### Given records
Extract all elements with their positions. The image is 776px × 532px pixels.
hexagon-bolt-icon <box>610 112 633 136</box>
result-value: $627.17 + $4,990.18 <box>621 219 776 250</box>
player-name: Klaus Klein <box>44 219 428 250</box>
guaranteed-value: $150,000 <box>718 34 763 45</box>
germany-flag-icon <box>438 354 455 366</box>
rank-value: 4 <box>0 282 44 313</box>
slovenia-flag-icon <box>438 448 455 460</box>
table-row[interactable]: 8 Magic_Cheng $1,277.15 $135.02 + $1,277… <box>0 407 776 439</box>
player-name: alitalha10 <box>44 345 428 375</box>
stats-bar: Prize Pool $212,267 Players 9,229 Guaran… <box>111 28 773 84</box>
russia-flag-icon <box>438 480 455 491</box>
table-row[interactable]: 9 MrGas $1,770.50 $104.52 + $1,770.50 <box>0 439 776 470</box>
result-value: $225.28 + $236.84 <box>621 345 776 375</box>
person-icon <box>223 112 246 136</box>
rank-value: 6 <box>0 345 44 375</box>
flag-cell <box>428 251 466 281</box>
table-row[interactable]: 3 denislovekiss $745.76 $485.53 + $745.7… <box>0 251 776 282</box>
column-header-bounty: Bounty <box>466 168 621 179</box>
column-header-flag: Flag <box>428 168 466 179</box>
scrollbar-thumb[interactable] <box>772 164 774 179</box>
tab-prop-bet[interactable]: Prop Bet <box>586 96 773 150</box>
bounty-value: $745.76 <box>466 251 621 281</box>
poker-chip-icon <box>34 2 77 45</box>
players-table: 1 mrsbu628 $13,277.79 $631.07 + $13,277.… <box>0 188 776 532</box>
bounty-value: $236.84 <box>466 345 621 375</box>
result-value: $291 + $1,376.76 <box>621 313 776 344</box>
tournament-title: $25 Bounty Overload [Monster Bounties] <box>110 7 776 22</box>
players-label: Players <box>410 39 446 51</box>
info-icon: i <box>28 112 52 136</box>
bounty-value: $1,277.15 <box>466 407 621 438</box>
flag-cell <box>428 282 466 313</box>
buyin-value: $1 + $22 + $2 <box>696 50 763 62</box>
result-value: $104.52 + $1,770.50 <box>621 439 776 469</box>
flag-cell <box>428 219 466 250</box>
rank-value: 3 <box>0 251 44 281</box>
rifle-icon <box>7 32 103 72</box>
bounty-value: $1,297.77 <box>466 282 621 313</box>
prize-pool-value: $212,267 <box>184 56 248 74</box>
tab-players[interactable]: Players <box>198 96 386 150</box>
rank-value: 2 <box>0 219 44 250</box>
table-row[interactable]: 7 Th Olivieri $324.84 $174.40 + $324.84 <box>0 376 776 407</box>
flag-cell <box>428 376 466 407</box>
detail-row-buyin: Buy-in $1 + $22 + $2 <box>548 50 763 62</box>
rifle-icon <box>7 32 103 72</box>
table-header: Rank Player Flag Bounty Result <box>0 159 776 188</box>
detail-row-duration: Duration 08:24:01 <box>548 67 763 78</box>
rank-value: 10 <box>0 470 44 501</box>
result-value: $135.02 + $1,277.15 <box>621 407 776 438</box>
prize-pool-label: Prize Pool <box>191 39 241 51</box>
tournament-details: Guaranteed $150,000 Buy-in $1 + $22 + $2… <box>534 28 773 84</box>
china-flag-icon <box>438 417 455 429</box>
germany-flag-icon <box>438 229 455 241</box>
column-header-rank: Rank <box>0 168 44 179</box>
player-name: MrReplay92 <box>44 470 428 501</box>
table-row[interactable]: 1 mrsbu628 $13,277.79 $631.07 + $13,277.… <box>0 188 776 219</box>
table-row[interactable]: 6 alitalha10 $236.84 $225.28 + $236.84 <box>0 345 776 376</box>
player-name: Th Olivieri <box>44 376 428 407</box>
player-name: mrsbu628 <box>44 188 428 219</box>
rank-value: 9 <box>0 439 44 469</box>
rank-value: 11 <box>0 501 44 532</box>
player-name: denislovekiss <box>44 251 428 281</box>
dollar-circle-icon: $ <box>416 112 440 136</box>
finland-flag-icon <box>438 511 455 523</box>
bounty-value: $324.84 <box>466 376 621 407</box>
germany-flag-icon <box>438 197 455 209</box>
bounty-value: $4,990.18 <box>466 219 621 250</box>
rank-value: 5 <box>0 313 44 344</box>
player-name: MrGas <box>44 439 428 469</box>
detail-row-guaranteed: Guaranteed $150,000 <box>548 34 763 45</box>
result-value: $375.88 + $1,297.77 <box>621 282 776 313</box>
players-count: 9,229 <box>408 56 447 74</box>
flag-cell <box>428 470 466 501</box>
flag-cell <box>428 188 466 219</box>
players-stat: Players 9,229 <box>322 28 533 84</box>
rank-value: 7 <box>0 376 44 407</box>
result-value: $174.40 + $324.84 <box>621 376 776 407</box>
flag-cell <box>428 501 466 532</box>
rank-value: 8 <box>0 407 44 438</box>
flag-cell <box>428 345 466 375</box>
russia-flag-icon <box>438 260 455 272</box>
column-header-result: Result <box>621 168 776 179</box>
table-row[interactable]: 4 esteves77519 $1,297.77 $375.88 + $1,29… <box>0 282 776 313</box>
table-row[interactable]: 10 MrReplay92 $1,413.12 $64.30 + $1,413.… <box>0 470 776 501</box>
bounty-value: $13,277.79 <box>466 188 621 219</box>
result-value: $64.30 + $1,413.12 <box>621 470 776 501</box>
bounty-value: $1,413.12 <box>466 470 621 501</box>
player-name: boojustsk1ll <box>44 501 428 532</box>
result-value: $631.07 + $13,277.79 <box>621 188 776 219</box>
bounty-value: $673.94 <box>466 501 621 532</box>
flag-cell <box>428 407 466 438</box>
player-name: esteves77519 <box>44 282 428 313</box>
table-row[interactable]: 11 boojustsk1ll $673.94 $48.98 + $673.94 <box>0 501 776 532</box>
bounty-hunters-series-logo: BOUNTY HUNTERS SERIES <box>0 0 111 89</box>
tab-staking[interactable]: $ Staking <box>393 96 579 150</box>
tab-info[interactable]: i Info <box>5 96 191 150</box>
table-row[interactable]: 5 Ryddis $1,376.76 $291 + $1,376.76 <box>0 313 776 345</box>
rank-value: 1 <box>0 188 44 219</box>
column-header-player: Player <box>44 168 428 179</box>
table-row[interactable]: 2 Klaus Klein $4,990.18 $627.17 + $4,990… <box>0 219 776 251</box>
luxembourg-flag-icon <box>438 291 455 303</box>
######
▶ _What the task asks_
The records above need to be retyped exactly.

▶ _Exercise solution_
Extract all elements with their positions. The image is 776px × 532px pixels.
hexagon-bolt-icon <box>610 112 633 136</box>
result-value: $627.17 + $4,990.18 <box>621 219 776 250</box>
player-name: Klaus Klein <box>44 219 428 250</box>
guaranteed-value: $150,000 <box>718 34 763 45</box>
germany-flag-icon <box>438 354 455 366</box>
rank-value: 4 <box>0 282 44 313</box>
slovenia-flag-icon <box>438 448 455 460</box>
table-row[interactable]: 8 Magic_Cheng $1,277.15 $135.02 + $1,277… <box>0 407 776 439</box>
player-name: alitalha10 <box>44 345 428 375</box>
stats-bar: Prize Pool $212,267 Players 9,229 Guaran… <box>111 28 773 84</box>
russia-flag-icon <box>438 480 455 491</box>
table-row[interactable]: 9 MrGas $1,770.50 $104.52 + $1,770.50 <box>0 439 776 470</box>
result-value: $225.28 + $236.84 <box>621 345 776 375</box>
person-icon <box>223 112 246 136</box>
rank-value: 6 <box>0 345 44 375</box>
flag-cell <box>428 251 466 281</box>
table-row[interactable]: 3 denislovekiss $745.76 $485.53 + $745.7… <box>0 251 776 282</box>
column-header-bounty: Bounty <box>466 168 621 179</box>
column-header-flag: Flag <box>428 168 466 179</box>
scrollbar-thumb[interactable] <box>772 164 774 179</box>
tab-prop-bet[interactable]: Prop Bet <box>586 96 773 150</box>
bounty-value: $745.76 <box>466 251 621 281</box>
poker-chip-icon <box>34 2 77 45</box>
players-table: 1 mrsbu628 $13,277.79 $631.07 + $13,277.… <box>0 188 776 532</box>
bounty-value: $236.84 <box>466 345 621 375</box>
result-value: $291 + $1,376.76 <box>621 313 776 344</box>
tournament-title: $25 Bounty Overload [Monster Bounties] <box>110 7 776 22</box>
players-label: Players <box>410 39 446 51</box>
info-icon: i <box>28 112 52 136</box>
bounty-value: $1,277.15 <box>466 407 621 438</box>
flag-cell <box>428 282 466 313</box>
buyin-value: $1 + $22 + $2 <box>696 50 763 62</box>
result-value: $104.52 + $1,770.50 <box>621 439 776 469</box>
flag-cell <box>428 219 466 250</box>
rank-value: 3 <box>0 251 44 281</box>
rifle-icon <box>7 32 103 72</box>
bounty-value: $1,297.77 <box>466 282 621 313</box>
prize-pool-value: $212,267 <box>184 56 248 74</box>
tab-players[interactable]: Players <box>198 96 386 150</box>
rank-value: 2 <box>0 219 44 250</box>
table-row[interactable]: 7 Th Olivieri $324.84 $174.40 + $324.84 <box>0 376 776 407</box>
flag-cell <box>428 376 466 407</box>
detail-row-buyin: Buy-in $1 + $22 + $2 <box>548 50 763 62</box>
rifle-icon <box>7 32 103 72</box>
table-header: Rank Player Flag Bounty Result <box>0 159 776 188</box>
detail-row-duration: Duration 08:24:01 <box>548 67 763 78</box>
rank-value: 10 <box>0 470 44 501</box>
result-value: $135.02 + $1,277.15 <box>621 407 776 438</box>
prize-pool-label: Prize Pool <box>191 39 241 51</box>
tournament-details: Guaranteed $150,000 Buy-in $1 + $22 + $2… <box>534 28 773 84</box>
china-flag-icon <box>438 417 455 429</box>
germany-flag-icon <box>438 229 455 241</box>
column-header-rank: Rank <box>0 168 44 179</box>
player-name: MrReplay92 <box>44 470 428 501</box>
table-row[interactable]: 1 mrsbu628 $13,277.79 $631.07 + $13,277.… <box>0 188 776 219</box>
table-row[interactable]: 6 alitalha10 $236.84 $225.28 + $236.84 <box>0 345 776 376</box>
player-name: Th Olivieri <box>44 376 428 407</box>
player-name: mrsbu628 <box>44 188 428 219</box>
rank-value: 9 <box>0 439 44 469</box>
rank-value: 11 <box>0 501 44 532</box>
player-name: denislovekiss <box>44 251 428 281</box>
dollar-circle-icon: $ <box>416 112 440 136</box>
finland-flag-icon <box>438 511 455 523</box>
bounty-value: $324.84 <box>466 376 621 407</box>
germany-flag-icon <box>438 197 455 209</box>
bounty-value: $4,990.18 <box>466 219 621 250</box>
rank-value: 5 <box>0 313 44 344</box>
player-name: MrGas <box>44 439 428 469</box>
detail-row-guaranteed: Guaranteed $150,000 <box>548 34 763 45</box>
result-value: $375.88 + $1,297.77 <box>621 282 776 313</box>
players-count: 9,229 <box>408 56 447 74</box>
flag-cell <box>428 470 466 501</box>
flag-cell <box>428 188 466 219</box>
players-stat: Players 9,229 <box>322 28 533 84</box>
rank-value: 7 <box>0 376 44 407</box>
result-value: $174.40 + $324.84 <box>621 376 776 407</box>
flag-cell <box>428 501 466 532</box>
rank-value: 8 <box>0 407 44 438</box>
flag-cell <box>428 345 466 375</box>
russia-flag-icon <box>438 260 455 272</box>
column-header-result: Result <box>621 168 776 179</box>
table-row[interactable]: 4 esteves77519 $1,297.77 $375.88 + $1,29… <box>0 282 776 313</box>
table-row[interactable]: 10 MrReplay92 $1,413.12 $64.30 + $1,413.… <box>0 470 776 501</box>
bounty-value: $13,277.79 <box>466 188 621 219</box>
result-value: $64.30 + $1,413.12 <box>621 470 776 501</box>
bounty-value: $1,413.12 <box>466 470 621 501</box>
player-name: boojustsk1ll <box>44 501 428 532</box>
result-value: $631.07 + $13,277.79 <box>621 188 776 219</box>
bounty-value: $673.94 <box>466 501 621 532</box>
flag-cell <box>428 407 466 438</box>
player-name: esteves77519 <box>44 282 428 313</box>
table-row[interactable]: 11 boojustsk1ll $673.94 $48.98 + $673.94 <box>0 501 776 532</box>
bounty-hunters-series-logo: BOUNTY HUNTERS SERIES <box>0 0 111 89</box>
tab-staking[interactable]: $ Staking <box>393 96 579 150</box>
tab-info[interactable]: i Info <box>5 96 191 150</box>
table-row[interactable]: 5 Ryddis $1,376.76 $291 + $1,376.76 <box>0 313 776 345</box>
rank-value: 1 <box>0 188 44 219</box>
column-header-player: Player <box>44 168 428 179</box>
table-row[interactable]: 2 Klaus Klein $4,990.18 $627.17 + $4,990… <box>0 219 776 251</box>
luxembourg-flag-icon <box>438 291 455 303</box>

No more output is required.